The npm alias npm run cli
is equivalent to npm run build; node dist/cli.js
Some concepts (visitor, Path, etc.) are similar to those used by the JavaScript transpiler Babel, so the Babel plugin handbook is worth skimming.
Example
Example naive Fibonacci (in a hypothetical lisp + imperative syntax):
(declare a integer)
(declare b integer)
(declare i integer)
a = 0
b = 1
i = 1
while (< i 31) {
(println a)
t = (add a b)
b = a
a = t
i = (add i 1)
}
This could compile to the following in C
a;b=1;t;i=1;main(){for(;i++<31;t=a+b,b=a,a=t)printf("%d\n",a);}
Note the following C-specific features, besides the syntax:
- declarations out front
- default values (0) omitted
- statements moved inside the for loop (!)

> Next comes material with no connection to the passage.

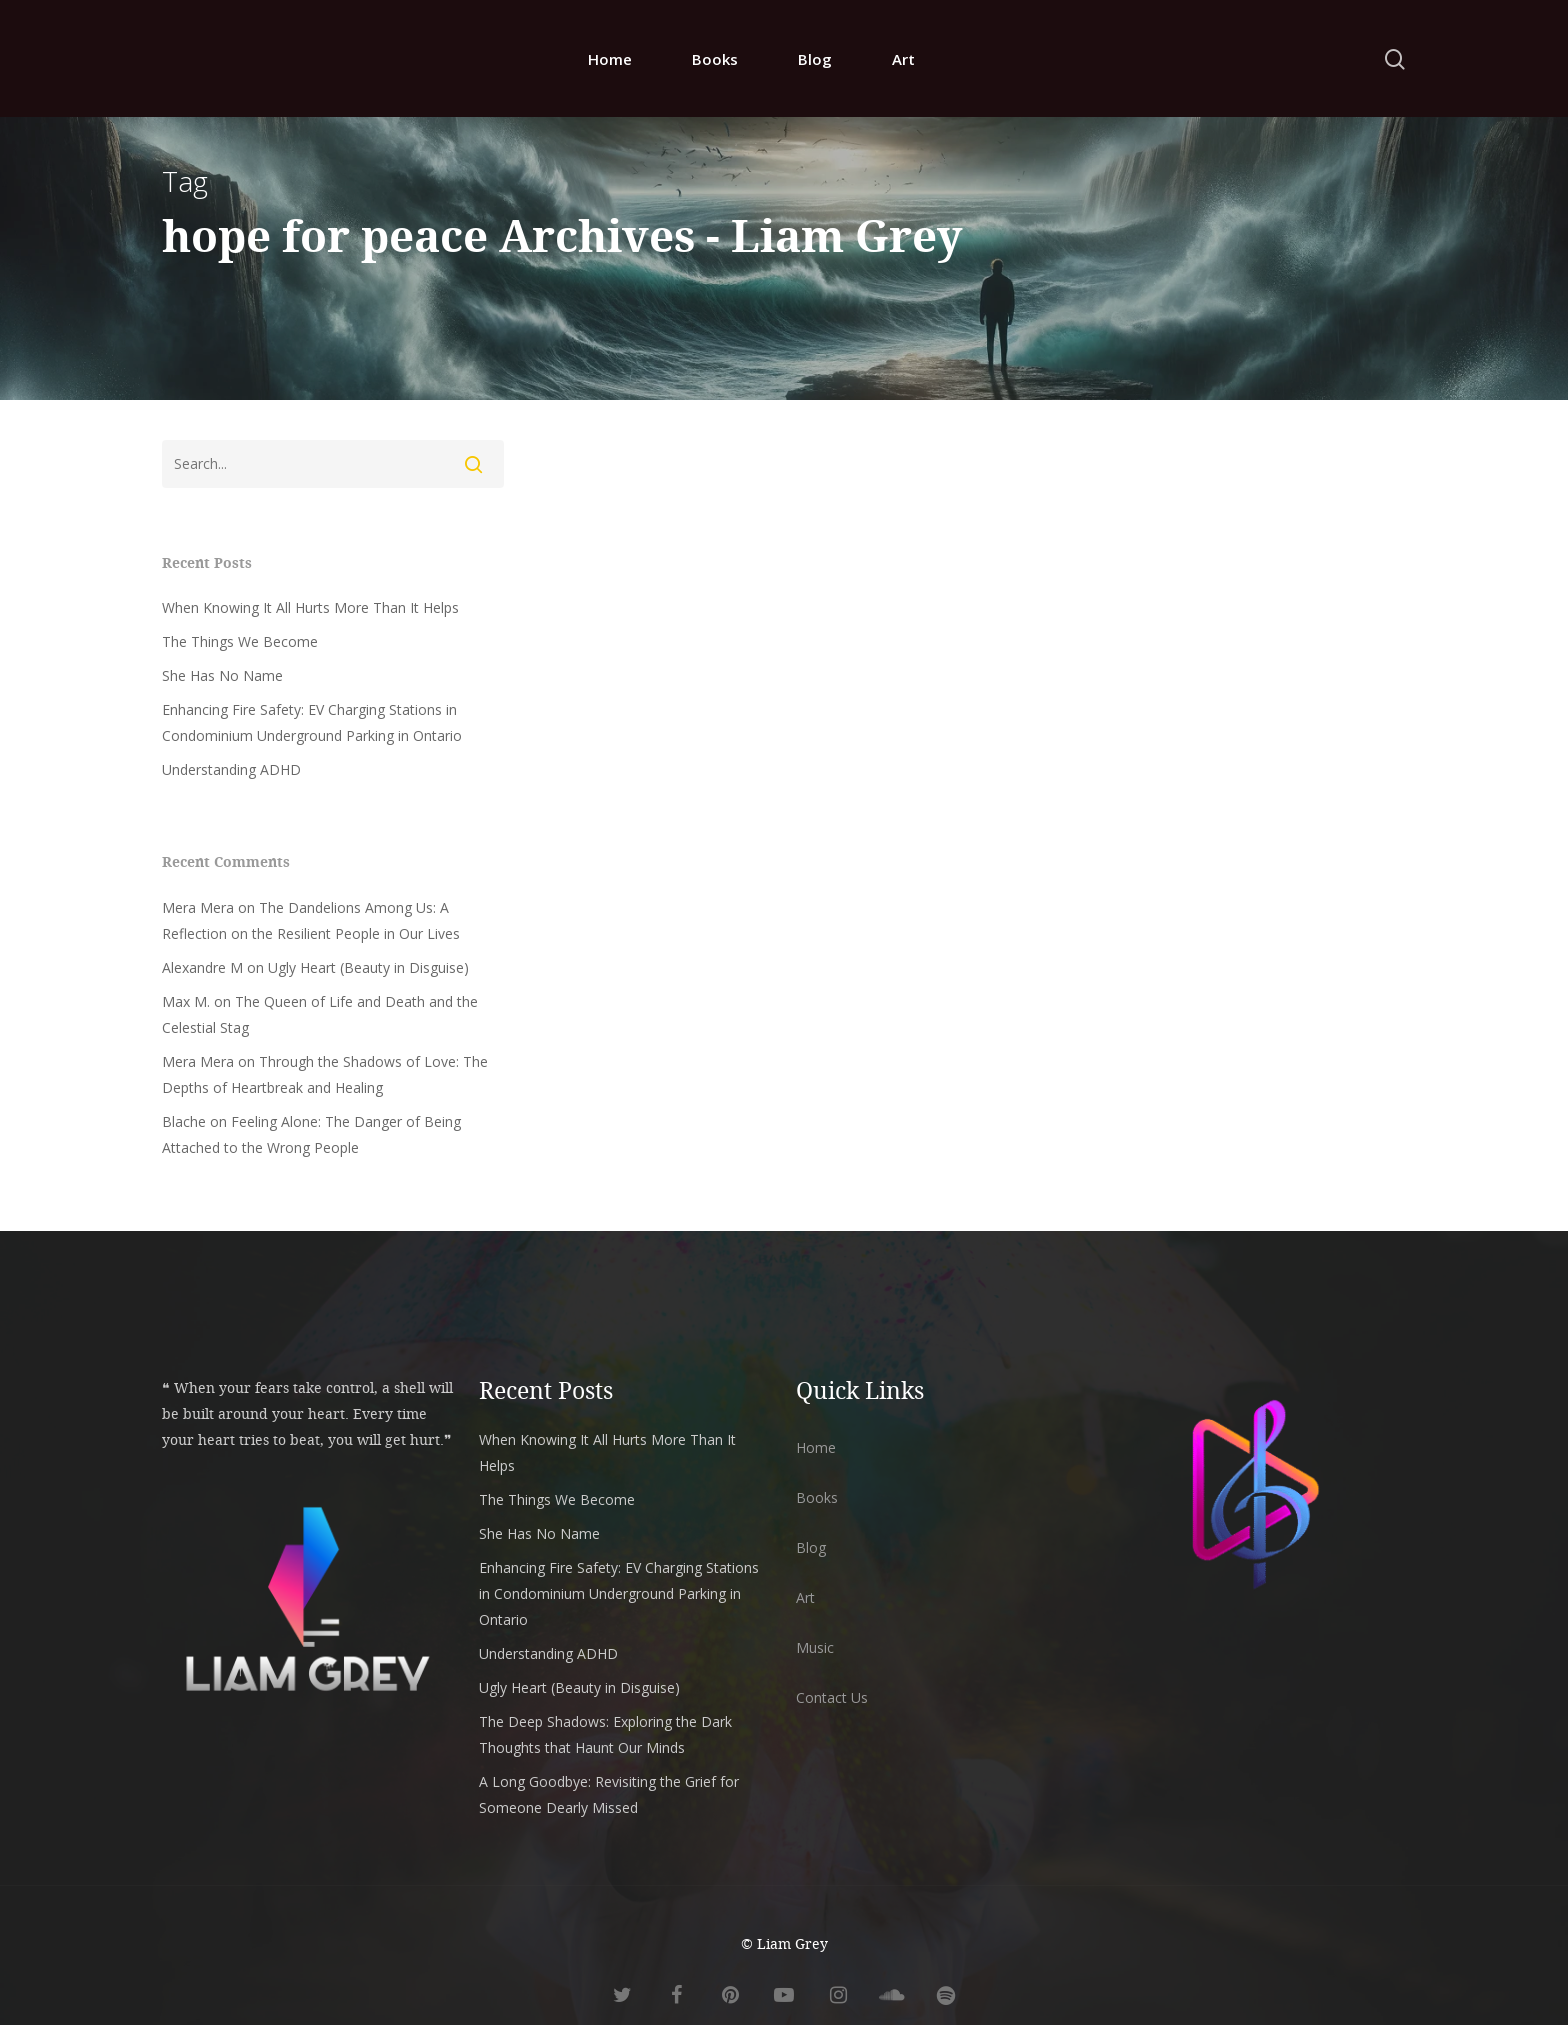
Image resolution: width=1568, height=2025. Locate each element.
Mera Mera (198, 907)
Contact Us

The same unrefined IR could compile to the following in Lua:
a=0
b=1
for i=1,30 do print(a)a,b=a+b,a end
Note the following Lua-specific features, besides the syntax:
- foreach-range loop instead of a glorified while loop (!)
- temporary variable replaced with simultaneous assignment (!)
Competitiveness
PolyGolf is designed to be decent at golfing, so there's concern about making it public with applications to the competitive site https://code.golf. However, I will keep this repository and all PolyGolf features public with a few naive reference solutions. To avoid spoilers, solutions should not be shared unless they are naive/obvious solution to simple holes.
Frontend
TODO. For now just create the unrefined IR directly. Worry about syntax later.
Unrefined IR
The goal is to have a small but expressive core subset of language features. Approximately a lowest common denominator of most of the languages targeted.
The IR is a tree. Assignments are by value, not reference (no aliasing)
Types:
boolean
integer
(unbounded; domain annotations may help language-specific narrowing to 32-bit ints etc)string
List<?>
(0 indexed)Table<?,?>
(not implementing for now)
Constant literals for each type.
Control Flow:
- procedures (no functions for now for simplicity)
- if-else
- while
Builtin constants
- argv
Builtin functions:
- arithmetic: add, subtract, multiply, (integer) divide, exponent, mod (mathematical)
- integer comparison: less, greater, etc.
- indexing (table, string)
- conversions: (int <--> string, etc.)
- string ops: string concatenation, string split, print, length
- sort
Idiom recognition (backend)
Where the magic happens for golfing. Mixins shared across languages for idiom recognition, for example replacing (the IR for) i=1;while(i<5)do i=i+1 end
with (the IR for) for i=1,4 do end
when targeting Lua. The same IR code (loop over range) would represent for i in range(1,5)
in Python, so the same mixin can target several languages.
Planned idioms:
- automatic 1-indexing correction (necessary for 1-indexed langs)
- constant collapse e.g. 2+1 → 3 to golf automatic 1-indexing correction
- replace while loops with foreach-range loops (Lua, Python, etc)
- replace exponent that has base 2 with bitshift (C, other)
- inline procedures used exactly once (most langs)
- if string concatenation's only purpose is to be printed, then split each appended part into its own print statement (C, other languages with long concat)
- merge several prints into one print (pretty much every language)
- replace while loops with for loops (C, Java, etc)
- replace temp variable with simultaneous assignment (Lua, Python, etc)
- variable shortening (all languages): convert all variables to a single letter, to allow for more-verbose PolyGolf code
- ...much more. We'll see what's useful when starting
Implementation plan
Backend first. Only numbers, booleans, strings; add lists and tables later.